Cuando el deportista profesional “pierde su sensación de control” carece de los recursos necesarios para gestionar la presión del entorno: “El que es frágil no puede rendir al máximo”. En conclusión, sintetiza Rey, que “no es la situación que estés viviendo la que desencadena estas enfermedades, porque todos tenemos una libertad interior para darle el significado a las cosas, a los problemas”.

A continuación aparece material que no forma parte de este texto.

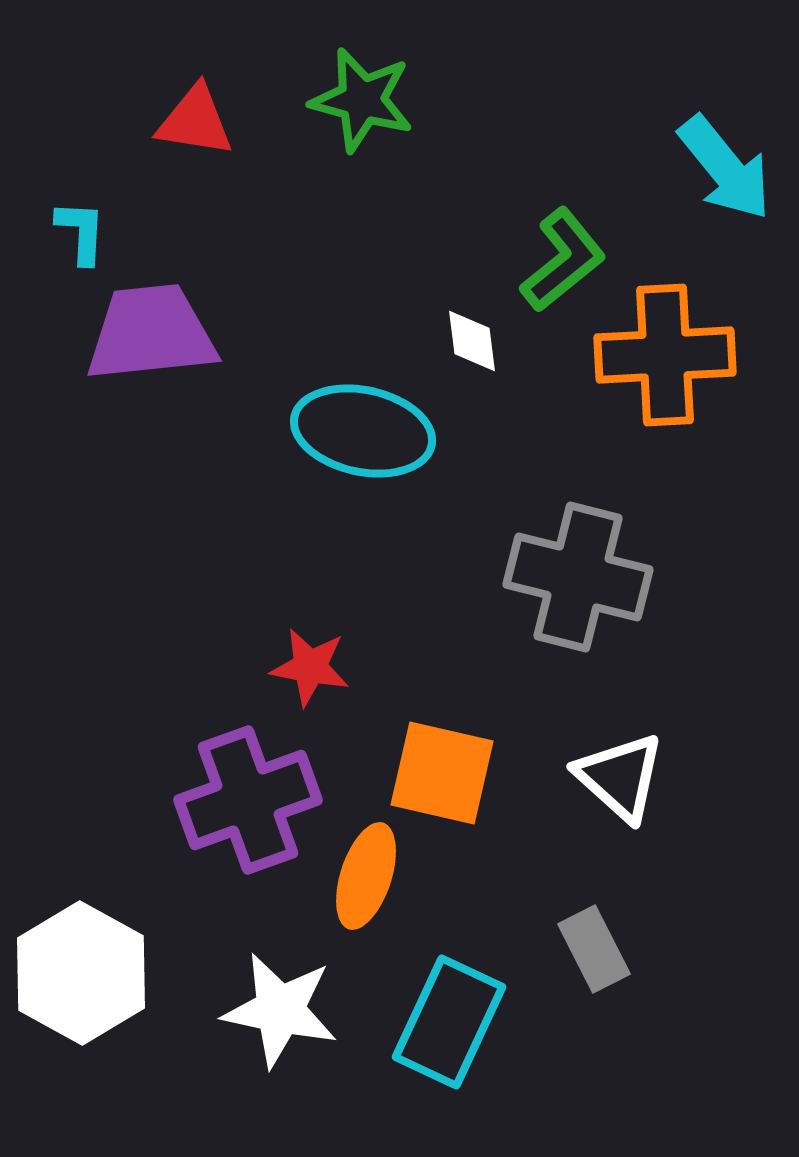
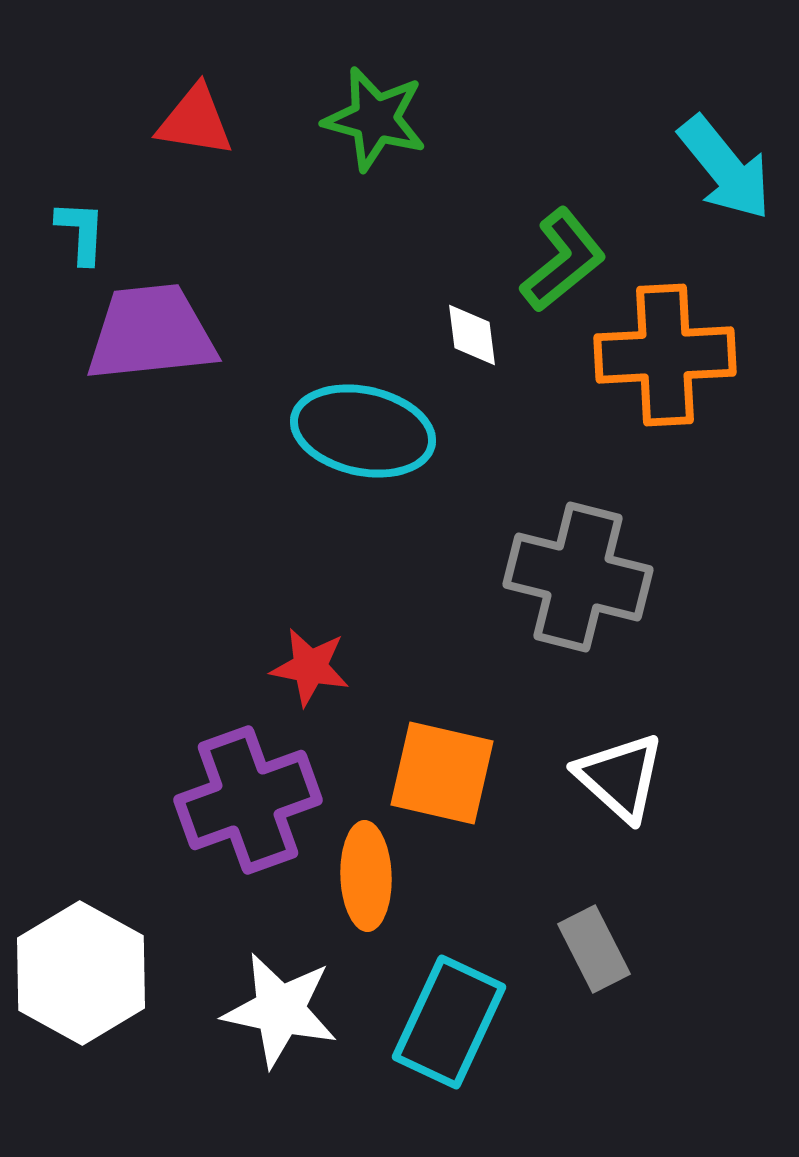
green star: moved 13 px right, 19 px down
white diamond: moved 6 px up
orange ellipse: rotated 20 degrees counterclockwise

Mientras su colega mantiene que un “deportista siempre va a estar presionado, es normal, y si quiere ganar debe sobrellevarlo”, Quevedo considera que el deporte ha alcanzado unas cotas de repercusión excesiva. Y sólo hay un culpable: el dinero. “Cuando el deporte se convierte en negocio, cuando entran los patrocinadores, cuando entran las familias que quieren vivir a costa del deportista, la situación se va de las manos”, por lo que el deportista se ve demasiado exigido. Si, además, la edad del profesional es corta, las dificultades aumentan: “No le puedes pedir a una niña de diez o de quince años que mantenga un ranking, que vaya a entrenar a todas horas, que deje de comer con sus amigos, porque no va a saber manejarlo”, advierte el psicólogo ante una realidad que ya inquieta. En los últimos Juegos Olímpicos, los de Río 2016, la nadadora Gaurika Singh compitió con tan solo 13 años y el arquero Ricardo Soto lo hizo con 16, la misma edad que Laurie Hernández, la gimnasta estadounidense que contribuyó a que su selección se hiciera con el oro en el concurso por equipos.
Sumados a los factores externos, los internos también dificultan una gestión propicia de la competitividad y del éxito. El principal: la “ultraexigencia, que te puede pasar factura”. El paradigma por antonomasia de este fenómeno golea con el Real Madrid: “Tienes un tío como Cristiano Ronaldo, que ya ha llegado a su límite. Por edad y por físico, ya no puede llegar a más”. “Si crees que eres perfecto, nunca llegarás a serlo”, proclama el portugués en uno de los muchos anuncios que ha protagonizado como imagen de la firma deportiva Nike. Sin embargo, la perfección, como diría Aristóteles, “se encuentra en el término medio”.